Photo: Heidi Richard

Third grade teacher Heidi Richard was preparing to start a new school year in August 2019 when her doctor’s office told her, once again,not to worry about her symptoms.
The school year started, and with it came “severe” stomach pain. She would experience week-long periods of intense abdominal pain without relief. The pain was keeping her up at night, and one day prompted a visit to the Emergency Room. After a twelve-hour wait with no attention paid to her, she had to return home to take care of her two young kids.
She managed through the end of the fall and into the holiday season, but the pain made it hard for her to eat. She was losing weight at a rapid pace. The nurse practitioner had prescribed prilosec, a medicine used to treat heartburn and acid reflux, but it didn’t ease any of the pain. “I let it go for a while because I thought, these people are smarter than me in this area,” she says. “They went to school for this. They know so much more. If they’re telling me not to worry, I’m not going to worry.”
In March 2020, almost an entire year after the onset of symptoms, she finally got a diagnosis: follicular lymphoma. It came the same week the world shut down for thecoronavirus pandemic.
By that point, what was originally a slow-growing cancer requiring only mild treatment had advanced. She now had diffuse B-cell lymphoma, and it had spread from her abdomen to her lungs and neck.
Heidi Richard

Despite receiving a “scary” cancer diagnosis, Richard finally felt a sense of relief. “It wasn’t a great thing to find out, but at least people were listening to me now,” she tells PEOPLE.
In the summer and fall of 2020, she spent one week in the hospital every month for a period of five months. Then she underwent a stem cell transplant. The treatment posed a high risk: an increased chance of breast cancer in the next 10-15 years. But her oncologist encouraged it, and he was a doctor she trusted. “You might not be here 10 to 15 years in the future if you don’t do something right now,” he told her.
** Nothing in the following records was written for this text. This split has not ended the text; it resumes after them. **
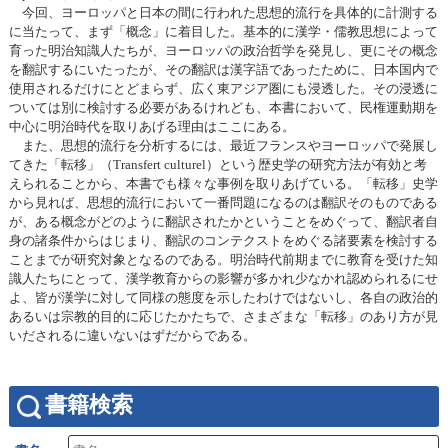
今回、ヨーロッパと日本の間に行われた思想的流行を具体的に計測する
に当たって、まず「概念」に着目した。基本的に漢学・儒教思想によって
育った明治知識人たちが、ヨーロッパの政治哲学を発見し、更にその概念
を翻訳するにいたったが、その翻訳は漢字語であったために、日本国内で
使用されるだけにとどまらず、広く東アジア圏にも浸透した。その浸透に
ついては別に検討する必要があるけれども、本書において、民権運動期を
中心に明治時代を取りあげる理由はここにある。
また、思想的流行を分析するには、最近フランスやヨーロッパで発展し
てきた「転移」（Transfert culturel）という歴史学の研究方法が有効と考
えられることから、本書でも様々な事例を取りあげている。「転移」史学
から見れば、思想的流行において一番問題になるのは翻訳そのものである
が、ある概念がどのように翻訳されたかということをめぐって、翻訳者自
身の諸条件からはじまり、翻訳のコンテクストをめぐる諸要素を検討する
ことまでが研究対象となるのである。明治時代前期までに教育を受けた知
識人たちにとって、漢学教育からの影響が多かれ少なかれ認められるにせ
よ、皆が漢学に対して同様の態度を示したわけではないし、各自の政治的
あるいは宗教的目的に応じたかたちで、さまざまな「転移」のあり方が見
いだされるに違いないはずだからである。
書籍検索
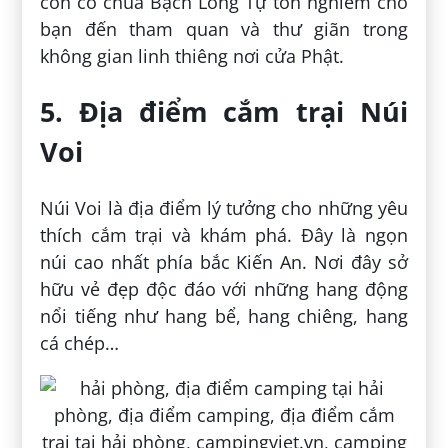
còn có chùa Bạch Long Tự tôn nghiêm cho
bạn đến tham quan và thư giãn trong
không gian linh thiêng nơi cửa Phật.
5. Địa điểm cắm trại Núi
Voi
Núi Voi là địa điểm lý tưởng cho những yêu
thích cắm trại và khám phá. Đây là ngọn
núi cao nhất phía bắc Kiến An. Nơi đây sở
hữu vẻ đẹp độc đáo với những hang động
nổi tiếng như hang bể, hang chiêng, hang
cá chép…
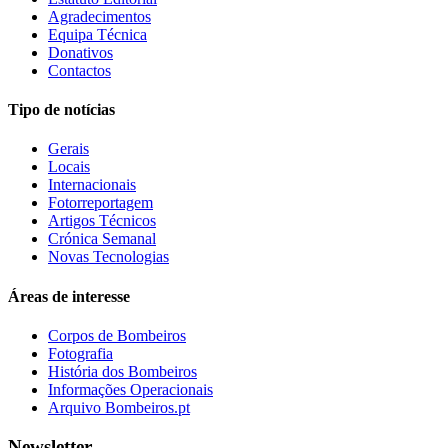
Agradecimentos
Equipa Técnica
Donativos
Contactos
Tipo de notícias
Gerais
Locais
Internacionais
Fotorreportagem
Artigos Técnicos
Crónica Semanal
Novas Tecnologias
Áreas de interesse
Corpos de Bombeiros
Fotografia
História dos Bombeiros
Informações Operacionais
Arquivo Bombeiros.pt
Newsletter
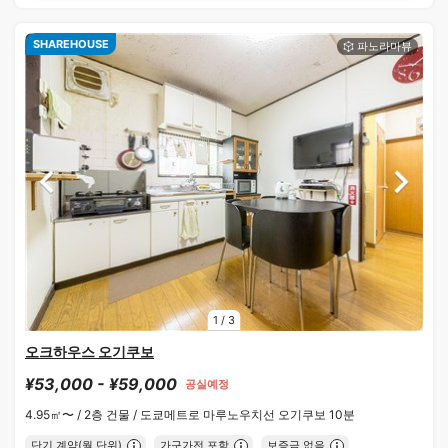
SHAREHOUSE
1
/
3
오크하우스 오기쿠보
¥53,000 - ¥59,000
공실예정
4.95㎡〜 /
2층 건물 /
도쿄메트로 마루노우치선 오기쿠보 10분
단기 계약(월 단위)
가구가전 포함
보증금 없음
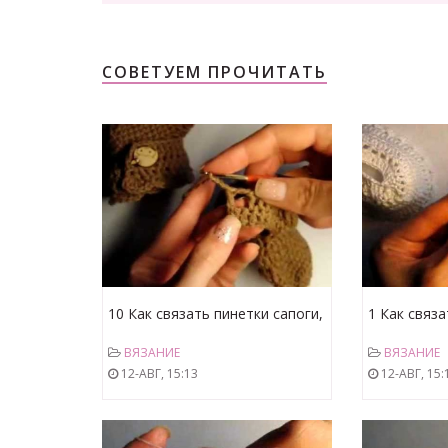
СОВЕТУЕМ ПРОЧИТАТЬ
10 Как связать пинетки сапоги,
1 Как связа
манжета, 2,3 ряды
крестин, по
ВЯЗАНИЕ
ВЯЗАНИЕ
12-АВГ, 15:13
12-АВГ, 15:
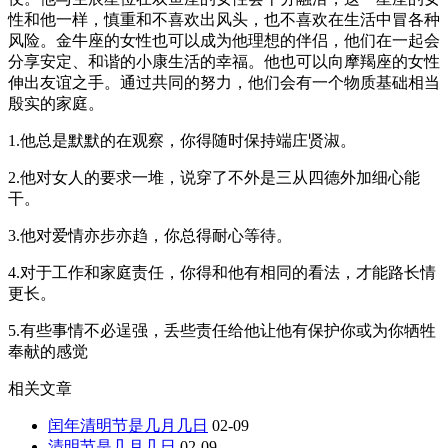
性和他一样，慎重和不喜欢出风头，也不喜欢在生活中冒各种
风险。金牛座的女性也可以成为他理想的伴侣，他们在一起会
分享安定、和谐的小康生活的幸福。他也可以向摩羯座的女性
伸出友谊之手。通过共同的努力，他们会有一个物质基础相当
殷实的家庭。
1.他总是默默的在观察，你得随时保持端庄贤淑。
2.他对女人的要求一堆，说穿了不外是三从四德外加细心能
干。
3.他对爱情亦步亦趋，你总得耐心等待。
4.对于工作和家庭责任，你得和他有相同的看法，才能路长情
更长。
5.有些事情不必逞强，丢些责任给他让他有保护你或为你牺牲
奉献的感觉
相关文章
闰年清明节是几月几日
02-09
清明节是几月几日
02-09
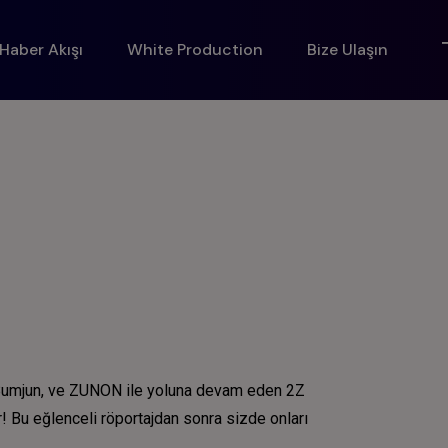
Haber Akışı
White Production
Bize Ulaşın
un, Bumjun, ve ZUNON ile yoluna devam eden 2Z
r! Bu eğlenceli röportajdan sonra sizde onları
She took the following school year off to focus on treatment and recovery. While she still sees her oncologist every three weeks, she’s been in remission for 18 months.
Her year-long period of suffering has driven her to run this year’s Boston Marathon in support of Westborough, Massachusetts, nonprofit,DetecTogether. Their goal is to spread awareness about the early warning signs of cancer.
While this isn’t her first marathon — she ran in Chicago in 2018 — it wasn’t necessarily her goal to run again. “When I crossed the finish line [in Chicago], I told my husband I would never run a marathon again, but I put an asterisk on that,” she told PEOPLE. “I said, unless a Boston Marathon bib falls into my lap and it’s for a charity that’s really important to me.”
When she got a call from DetecTogether about an open spot on their marathon team, it felt like she had to do it. This time around, her goal is simply to raise awareness for DetecTogether’s mission — one that she believes would have changed her own life had she known about it sooner.

“What I’ve learned through DetecTogether [is that] I knew my body better than any medical professional. I know what’s normal for me, and those stomach pains — that wasn’t normal. If I had known about [their] mission before all this happened, I would have been much more aggressive about getting imaging and being seen immediately.”
Now, she wants people who hear her story to remember that they know their body the best. “You know what’s normal for you and if something is wrong, and you’re not being listened to, ask for another opinion,” she told PEOPLE. “I didn’t because I was afraid of hurting my doctor’s feelings, or making them think I didn’t trust them. But a good doctor isn’t going to get their feelings hurt.”